Born in Northern Ireland, Trish moved to Paris in the early 80s and, after working in Marketing and PR ,in 2000 set up a company ...
for the pastry:
250 g flour
125 g butter
for the red onion confit:
2 red onions
good splash red wine
2 oz butter
2 tblsp orange marmalade
for the topping:
a good quality goat's cheese
Start by making the pastry - here we use the flour and butter.
Now the secret to good pastry is very cold butter and then just rub it through.
Try and lift it as far from the bowl as possible to try and get as much air in there.
It will take you about 10 very calm minutes to get to this stage - it's meant to look like fine breadcrumbs.
Put the finely chopped rosemary in now to give the pastry a little bit of flavour and a little bit of colour. Just mix that through and add some very cold water.
There are no eggs in this pastry because we don't want it to puff up too much in the oven. I've used salted butter for this pastry, otherwise you'll have to add a little pinch of salt.
So just work the pastry into a ball and then that needs to be wrapped up in cling-film and left in the fridge for about an hour or a couple of hours if you can do it before rolling it out.

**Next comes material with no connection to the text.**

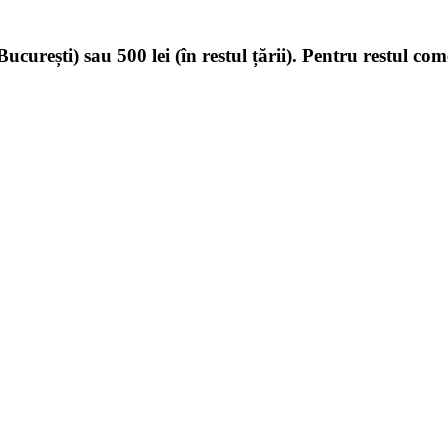
ucurești) sau 500 lei (în restul țării). Pentru restul com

After that time period, roll it out and make it lovely and thin, so it has an almost wafer-like bite to it, when you bite through the onions and the cheese. You can use a pastry cutter but if you don't have one, just use a saucer.
Now the oven is heated to 180 degrees and you cook the discs, baking them blind, for about 10 minutes.
It's time now to make the red onion confit - red onions are lovely for this recipe because they are so much less harsh than white or yellow onions and give a beautiful colour.
Put some oil on to heat. We are really going to make this into a sort of jam, so we want the heat to be nice and soft and let the onions sweat.
When the onions are beginning to soften, almost translucent, add some red wine.
Let that simmer away gently for about 10 or 15 minutes.
But before that put in some unusual ingredients: add a little bit of butter and some orange marmalade, as you do. I know it's usually a combination you put on your toast in the morning, but it gives the red onions a lovely sweetness and just a slight citrusy bite.
When the pastry dishes and the lovely, sticky, gloopy red onion jam have both cooled down, make up the little tarts.
First of all, slice this lovely goat's cheese.
Spread some red onion onto the pastry and then you just pop the slice of goat's cheese on top.
That's going to go under a hot grill until the cheese is melting and bubby and golden on top.
You can take my word for it: everybody loves this recipe.